— WHAT YOU WILL DO —
Word for word, restate the records that follow.

+ + + +

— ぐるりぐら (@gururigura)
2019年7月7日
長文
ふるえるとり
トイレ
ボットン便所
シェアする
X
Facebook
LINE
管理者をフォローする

+ + + +

— TASK RESPONSE —
— ぐるりぐら (@gururigura)
2019年7月7日
長文
ふるえるとり
トイレ
ボットン便所
シェアする
X
Facebook
LINE
管理者をフォローする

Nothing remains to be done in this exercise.